Усталость наконец взяла верх над тревожными раздумьями. От соломы пахло гнилью и блевотиной, стебли царапали кожу, но сон одолел Сали, едва та закрыла глаза.
Глава 39. В укрытии
Михе влетела в больницу, громко хлопнув дверью, аж затряслись стены.
Цзянь, который как раз спорил с Цофи насчет того, как лучше расставить склянки на полках, поднял голову.
— Привет, Михе, как прошла встреча… — он смущенно кашлянул, — с друзьями?
— Некогда! Прячьтесь все, живо! Она идет сюда!
Только одна женщина, по мнению Цзяня, могла внушать такой страх. Он вскочил и схватился за ближайшее оружие. Им оказалась метелка.
— Что? Она нас нашла? Как?
Пахм и Синьдэ, сидевшие у очага, на котором кипел маленький чайник, поднялись.
— Кто нас нашел? — уточнил старший ученик.
— Моя наставница, кто еще! Сейчас будет срочная операция! — И ученица иглоукалывателя принялась смахивать все подряд со столов и рассовывать вещи по углам. — Почему здесь такой бардак?
Тайши, дремавшая на столе посреди комнаты, приподняла полотенце с лица.
— Что ты несешь, девочка?
— Доктор Куи придет через час! Нужно все прибрать! Шевелитесь!
— А. Разбуди меня за пять минут до ее прихода, — сказала Тайши, накрыла лицо полотенцем и отвернулась.
— А я думал, твоя наставница за городом, — сказал Цзянь.
— Гиро, срочная операция! — крикнула Михе и принюхалась. — Что за вонь?
Пахм указал на кипящий горшок.
— Мы варим рисовый суп.

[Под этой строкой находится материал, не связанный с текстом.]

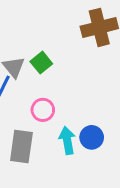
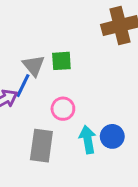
green square: (41, 63) -> (61, 61), turned 35

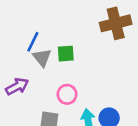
blue line: (23, 86) -> (33, 42), moved

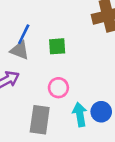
gray triangle: (42, 58) -> (20, 50), moved, turned -30

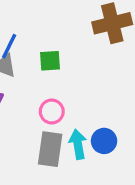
gray rectangle: (40, 120) -> (50, 149), moved

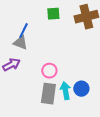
green square: (50, 61) -> (53, 14), moved

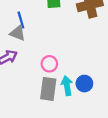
blue line: (23, 31) -> (21, 20), turned -42

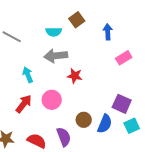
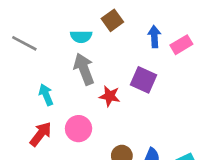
gray arrow: (56, 56) -> (84, 69), turned 75
pink rectangle: (124, 58) -> (181, 45), moved
purple square: (122, 104) -> (143, 80), moved

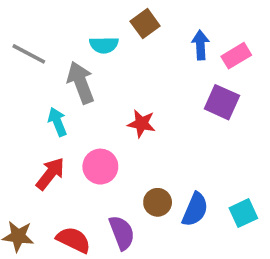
gray arrow: (84, 69) -> (81, 83), moved
purple square: (143, 80) -> (222, 102), moved

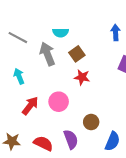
brown square: (145, 24) -> (77, 54), moved
cyan arrow: (57, 122) -> (19, 76), moved
blue semicircle: (195, 209) -> (112, 141), moved

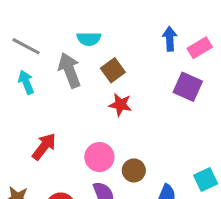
cyan arrow: (19, 76) -> (26, 82), moved
pink circle: (59, 102) -> (99, 157), moved

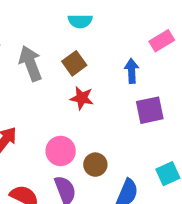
cyan semicircle: (89, 39) -> (80, 21), moved
blue arrow: (170, 39) -> (132, 71), moved
purple square: (188, 87) -> (150, 110), moved, turned -36

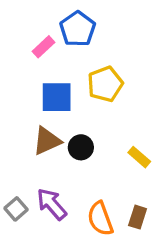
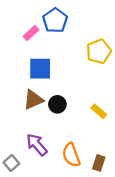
yellow pentagon: (105, 84) -> (99, 51), moved
gray square: (16, 209) -> (11, 163), moved
brown rectangle: (138, 217) -> (99, 163), moved

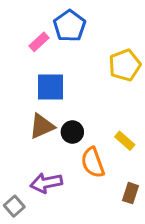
purple arrow: (37, 145) -> (46, 183), turned -60
orange semicircle: (71, 155) -> (93, 163), moved
brown rectangle: (99, 163) -> (131, 193), moved

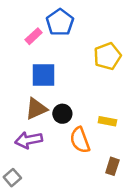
yellow rectangle: (125, 141) -> (107, 121), turned -30
purple arrow: (46, 183) -> (29, 140), moved

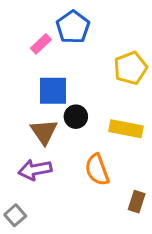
brown triangle: (36, 109) -> (44, 132), turned -40
black circle: (62, 114) -> (76, 117), moved
yellow rectangle: (107, 121) -> (126, 129), moved, size x1.5

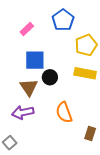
blue pentagon: (73, 27) -> (63, 20), moved
yellow rectangle: (126, 129) -> (85, 73), moved

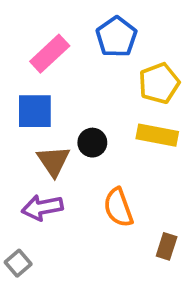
pink rectangle: (27, 29) -> (50, 54), size x1.5
blue square: (35, 60) -> (35, 111), moved

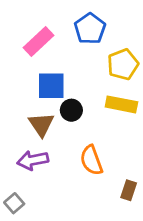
blue square: (35, 111) -> (51, 86), moved

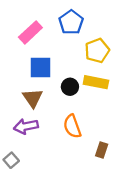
black circle: (71, 110) -> (70, 87), moved

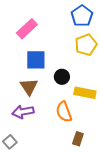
blue pentagon: (71, 22) -> (82, 16), moved
yellow rectangle: (96, 82) -> (85, 93), moved
brown rectangle: (102, 150) -> (78, 139), moved

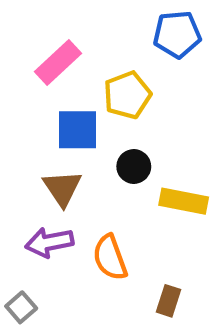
blue pentagon: (82, 16) -> (177, 34), turned 30
yellow pentagon: (86, 45) -> (127, 95), moved
orange semicircle: (64, 112) -> (110, 257), moved

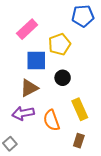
brown triangle: (62, 188) -> (29, 88), turned 36
yellow rectangle: (184, 201) -> (80, 109), moved, turned 55

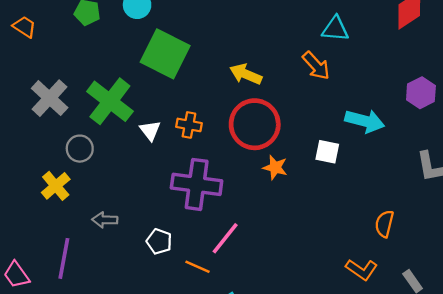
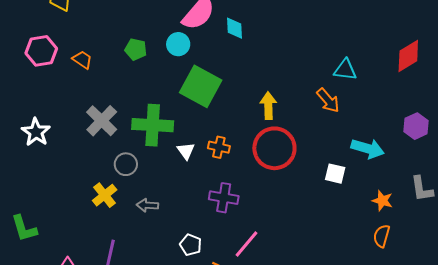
yellow arrow: (246, 74) -> (268, 106), turned 64
green cross: (110, 101) -> (153, 125), turned -36
orange star: (275, 167) -> (382, 201), moved
purple cross: (197, 184) -> (224, 198), size x0.7
gray arrow: (105, 220) -> (147, 205), moved

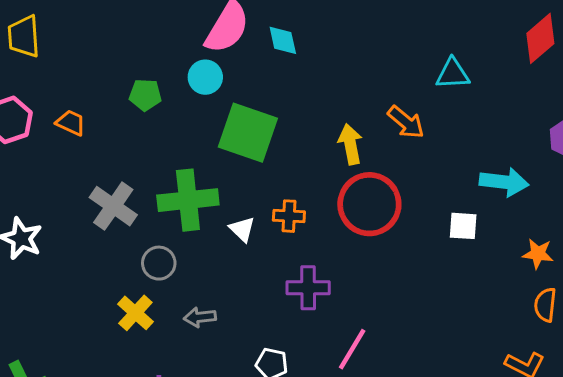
orange arrow: (328, 100) -> (406, 122), moved

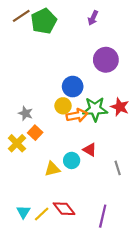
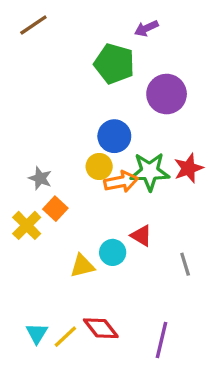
purple arrow: (93, 18) -> (146, 28), turned 40
green pentagon: (44, 21) -> (114, 64), moved, turned -30
red star: (120, 107) -> (188, 168), turned 30

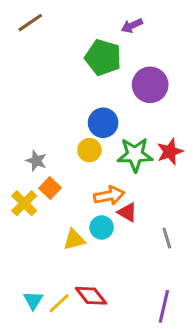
orange arrow: (121, 182) -> (109, 196), moved
purple line: (161, 340) -> (164, 306), moved

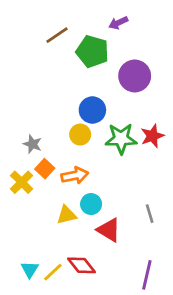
brown line: (30, 23) -> (57, 35), moved
orange arrow: (109, 196) -> (75, 175), moved
red triangle: (127, 212) -> (109, 230), moved, size x1.4

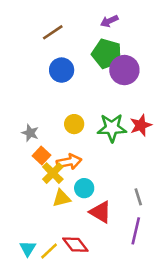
green pentagon: (92, 51) -> (107, 54), moved
blue circle: (92, 110) -> (62, 70), moved
yellow cross: (22, 182) -> (53, 173), moved
purple line: (147, 275) -> (136, 231), moved

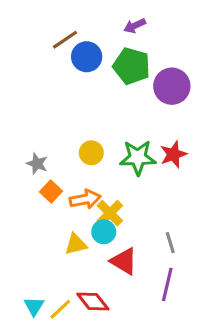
blue circle: (62, 70) -> (87, 57), moved
purple circle: (124, 70) -> (172, 86), moved
yellow cross: (53, 173) -> (110, 213), moved

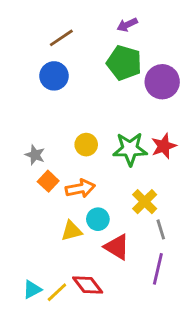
blue circle: (87, 57) -> (54, 76), moved
yellow cross: (110, 213) -> (145, 202), moved
cyan triangle: (34, 306) -> (32, 289), turned 30

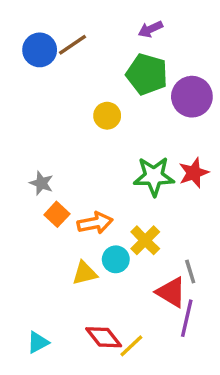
blue circle: (54, 76) -> (40, 50), moved
yellow circle: (86, 145) -> (107, 116), moved
yellow cross: (145, 202) -> (145, 240), moved
red triangle: (117, 247) -> (171, 292), moved
yellow line: (57, 292) -> (131, 346), moved

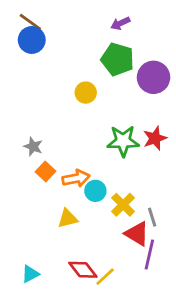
brown line: (73, 45) -> (30, 22), moved, turned 70
yellow cross: (145, 240) -> (123, 205), moved
cyan circle: (116, 259) -> (95, 191), moved

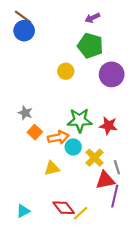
purple circle: (154, 77) -> (112, 74), moved
red star: (155, 138) -> (108, 126), moved, turned 30
green star: (123, 141) -> (80, 120), moved
red triangle: (137, 234) -> (105, 180), turned -42

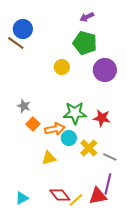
brown line: (23, 17) -> (16, 43), moved
gray line: (117, 167) -> (110, 157), turned -48
red triangle: (105, 180) -> (98, 196), moved

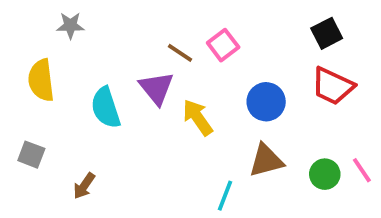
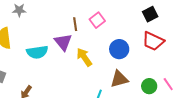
brown line: (180, 53) -> (75, 24), turned 48
cyan semicircle: (106, 108) -> (37, 52), turned -80

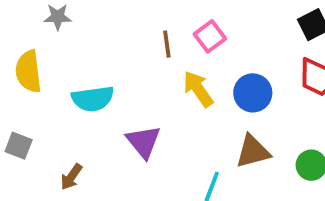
purple triangle: (63, 42) -> (143, 142), moved
yellow arrow: (84, 57) -> (198, 89), moved

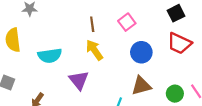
pink square: (210, 36) -> (127, 22), moved
yellow arrow: (198, 89) -> (94, 50), moved

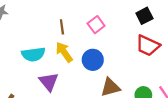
blue circle: (141, 52) -> (93, 60), moved
cyan semicircle: (50, 56) -> (33, 54), moved

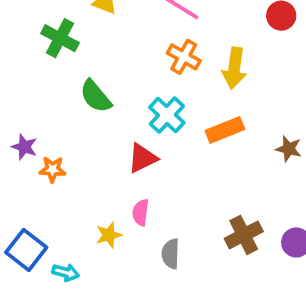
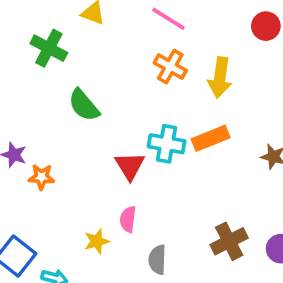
cyan cross: (167, 115) -> (167, 144), moved, turned -33
red triangle: (142, 158) -> (130, 166), turned -36

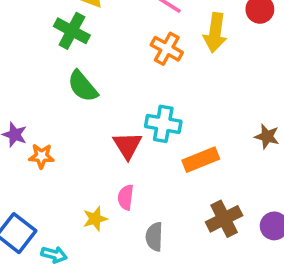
green cross: (49, 48) -> (72, 31), moved
yellow arrow: (220, 78) -> (215, 33), moved
orange rectangle: (211, 138) -> (201, 160), moved

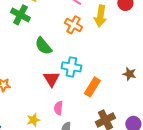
green semicircle: (83, 86) -> (43, 46), moved
orange rectangle: (201, 160) -> (92, 87), turned -36
pink semicircle: (126, 197) -> (58, 108), moved

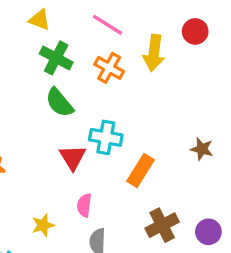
green cross: (20, 15) -> (56, 58), moved

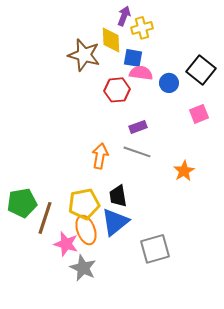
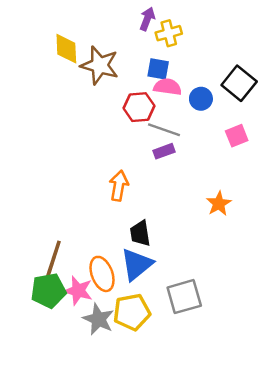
yellow diamond: (111, 40) -> (66, 49), moved
gray line: (137, 152) -> (164, 130), moved
green pentagon: (22, 203) -> (48, 291), moved
yellow pentagon: (84, 204) -> (132, 312), moved

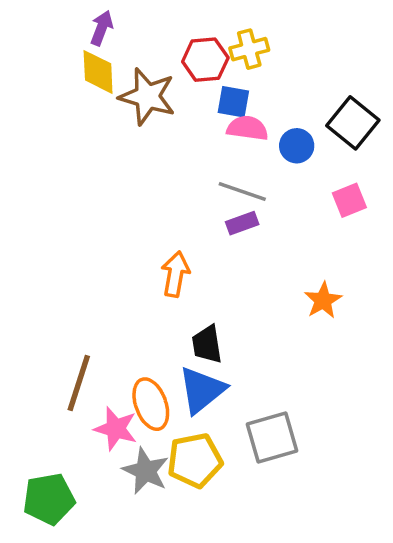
purple arrow: (147, 19) -> (102, 28), moved
red hexagon: (139, 107) -> (205, 60), moved
green pentagon: (48, 291) -> (49, 499), moved

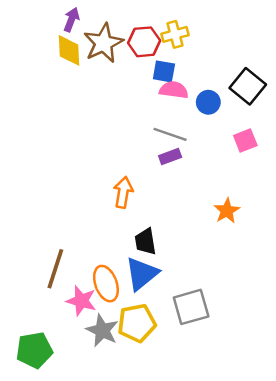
brown star: (147, 97) -> (103, 43), moved, turned 30

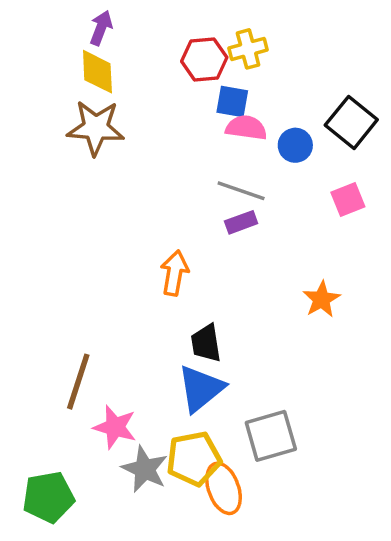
brown star: (103, 43) -> (96, 128), moved, turned 30
orange ellipse: (106, 284) -> (224, 488), moved

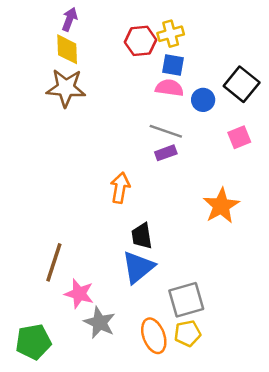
blue square: (232, 101) -> (173, 65), moved
orange star: (322, 299) -> (221, 206), size x1.4
yellow pentagon: (194, 459) -> (187, 333), moved, size x0.7

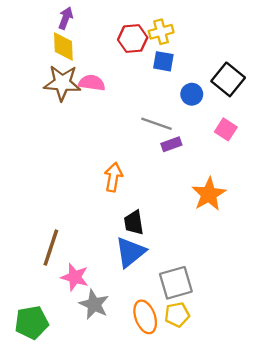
pink semicircle: (169, 88) -> (92, 83), moved
pink square: (239, 137) -> (226, 129), turned -35
purple rectangle: (166, 153) -> (171, 144), moved

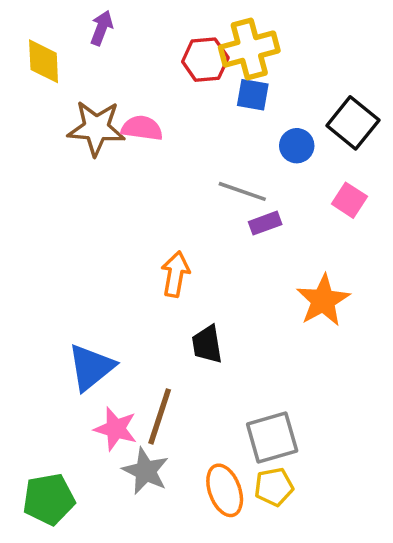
yellow cross: (161, 32) -> (249, 49), size x1.5
yellow diamond: (63, 46) -> (44, 61), moved
brown line: (51, 248) -> (160, 416), moved
blue triangle: (130, 252) -> (91, 367), moved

Хочешь есть?
Михе прищурилась:
— Да, я умираю от голода, но почему так странно пахнет?
Она указала пальцем на мелко нарезанные травы, лежавшие на дощечке.
— Это то, что я думаю?
Пахм взял какой-то корешок и принюхался.
— Ты имеешь в виду имбирь?
Михе выхватила из огромной ручищи скрюченный корешок и потрясла им перед носом у Пахма.
— Нет. Это — кроличий корень. Им лечат бесплодие, и он на вес золота. Кто разрешил тебе брать его с полки?
Пахм страшно смутился. Он возвышался над остальными, даже когда сидел на корточках.
— Я не знал…
— Мастер меня убьет, тупой ты осел. Этот корень созревает раз в шесть циклов!
Ханьсу склонил голову.
— Прости, — промямлил он и вышел.
Михе тоже смутилась, когда огромный монах, понурившись и волоча ноги, удалился в сад.
— Что с ним такое? А, ладно. Беритесь за уборку! Если Куи обнаружит, что я превратила больницу в ночлежку, она выкинет на улицу нас всех.
— Послушай, — негромко сказал Синьдэ. — Это вышло случайно. Не ругай Пахма. Он хотел как лучше. У нас ничего не было, кроме риса, и он решил приготовить что-нибудь вкусненькое.
— Я еще даже не начала его ругать!
— Пахм все принимает близко к сердцу. Пожалуйста, будь с ним помягче.